*WORK ORDER:* Across all the records, filter for lines with the word "Λογαριασμού" and copy them.
INFORMATION SUPPLIED below:
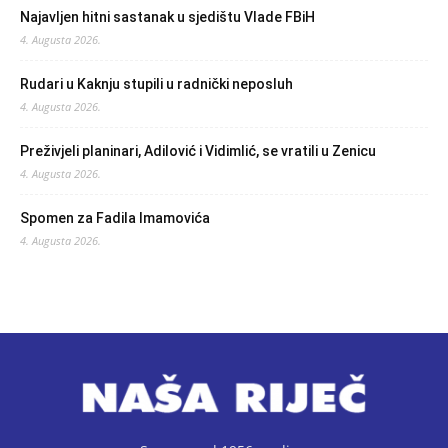
Najavljen hitni sastanak u sjedištu Vlade FBiH
4. Augusta 2026.
Rudari u Kaknju stupili u radnički neposluh
4. Augusta 2026.
Preživjeli planinari, Adilović i Vidimlić, se vratili u Zenicu
4. Augusta 2026.
Spomen za Fadila Imamovića
4. Augusta 2026.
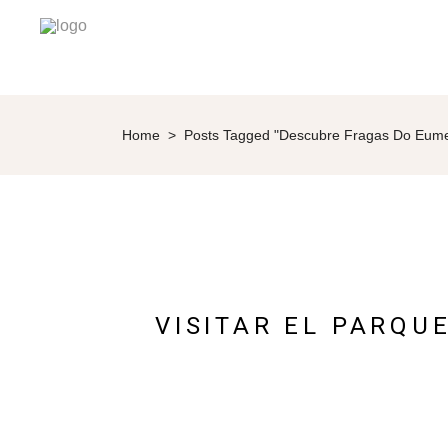
Home
>
Posts Tagged "Descubre Fragas Do Eum
VISITAR EL PARQU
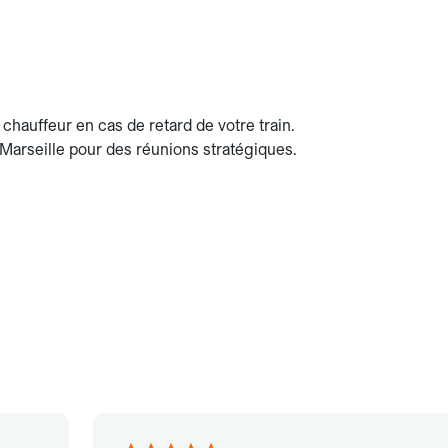
chauffeur en cas de retard de votre train.
e Marseille pour des réunions stratégiques.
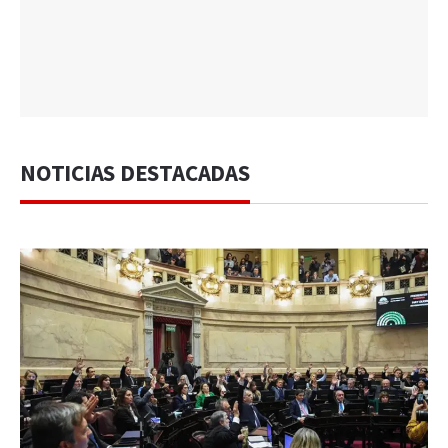
NOTICIAS DESTACADAS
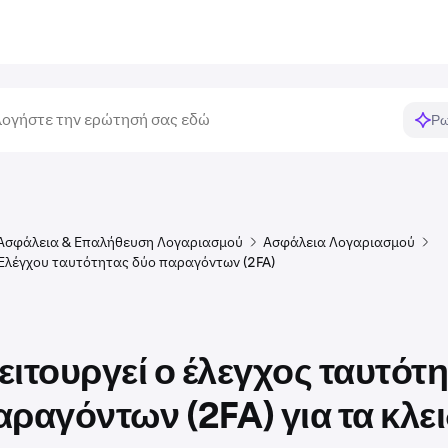
Ρω
Ασφάλεια & Επαλήθευση Λογαριασμού
Ασφάλεια Λογαριασμού
 Ελέγχου ταυτότητας δύο παραγόντων (2FA)
ειτουργεί ο έλεγχος ταυτότ
αραγόντων (2FA) για τα κλει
End of INFORMATION SUPPLIED.
*RESULT BELOW:*
Ασφάλεια & Επαλήθευση Λογαριασμού
Ασφάλεια Λογαριασμού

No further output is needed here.